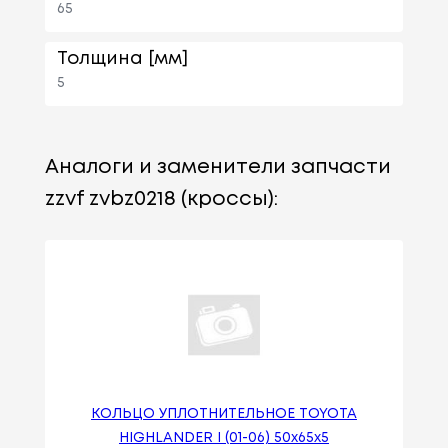
65
Толщина [мм]
5
Аналоги и заменители запчасти
zzvf zvbz0218 (кроссы):
КОЛЬЦО УПЛОТНИТЕЛЬНОЕ TOYOTA
HIGHLANDER I (01-06) 50х65х5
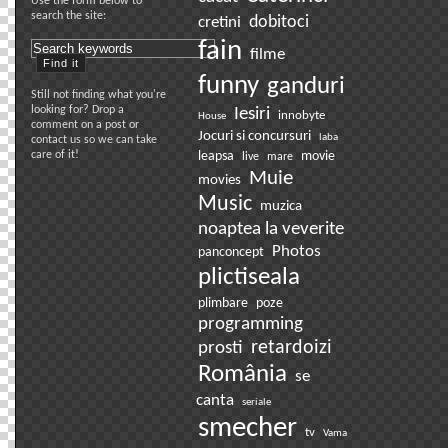
Use the form below to
search the site:
dobitoci
cretini
fain
filme
funny
ganduri
Still not finding what you're
looking for? Drop a
Iesiri
innobyte
House
comment on a post or
Jocuri si concursuri
laba
contact us so we can take
care of it!
leapsa
movie
live
mare
Muie
movies
Music
muzica
noaptea la veverite
Photos
panconcept
plictiseala
plimbare
poze
programming
prosti
retardoizi
România
se
canta
seriale
smecher
tv
Vama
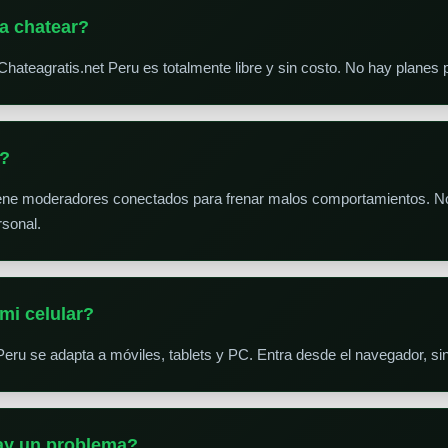
a chatear?
Chateagratis.net Peru es totalmente libre y sin costo. No hay plane
s?
iene moderadores conectados para frenar malos comportamientos. No
sonal.
mi celular?
Peru se adapta a móviles, tablets y PC. Entra desde el navegador, sin
hay un problema?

■ ■ ■ ■ ■

**TASK BRIEF:** In the records above, how many lines include "Peru"? Give that number and nothing more.

**ANSWER BOX:** 2